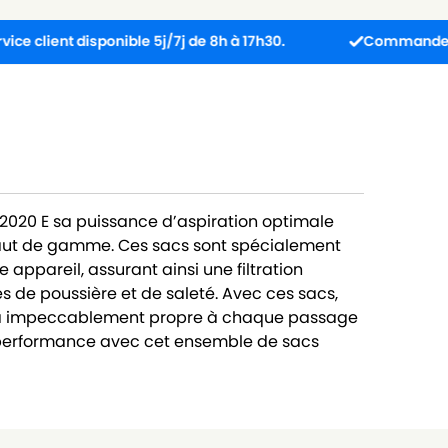
 disponible 5j/7j de 8h à 17h30.
Commandez avant 13h :
2020 E sa puissance d’aspiration optimale
aut de gamme. Ces sacs sont spécialement
appareil, assurant ainsi une filtration
es de poussière et de saleté. Avec ces sacs,
era impeccablement propre à chaque passage
la performance avec cet ensemble de sacs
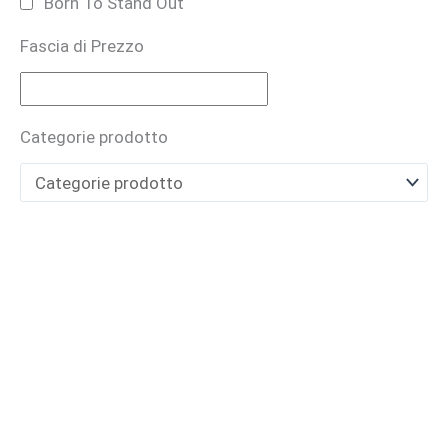
Born To Stand Out
Fascia di Prezzo
Bruno Perrucci
BUONO REGALO
Categorie prodotto
CARTHUSIA
Casamorati
CAVE
Cecilia Holistic Beauty
Claudio Zucca
Costume National
Cristian Cavagna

Task prompt: Each record should be written out exactly, and each image should be omitted.

Response for this exercise:
 disponible 5j/7j de 8h à 17h30.
Commandez avant 13h :
2020 E sa puissance d’aspiration optimale
aut de gamme. Ces sacs sont spécialement
appareil, assurant ainsi une filtration
es de poussière et de saleté. Avec ces sacs,
era impeccablement propre à chaque passage
la performance avec cet ensemble de sacs
Born To Stand Out
Fascia di Prezzo
Bruno Perrucci
BUONO REGALO
Categorie prodotto
CARTHUSIA
Casamorati
CAVE
Cecilia Holistic Beauty
Claudio Zucca
Costume National
Cristian Cavagna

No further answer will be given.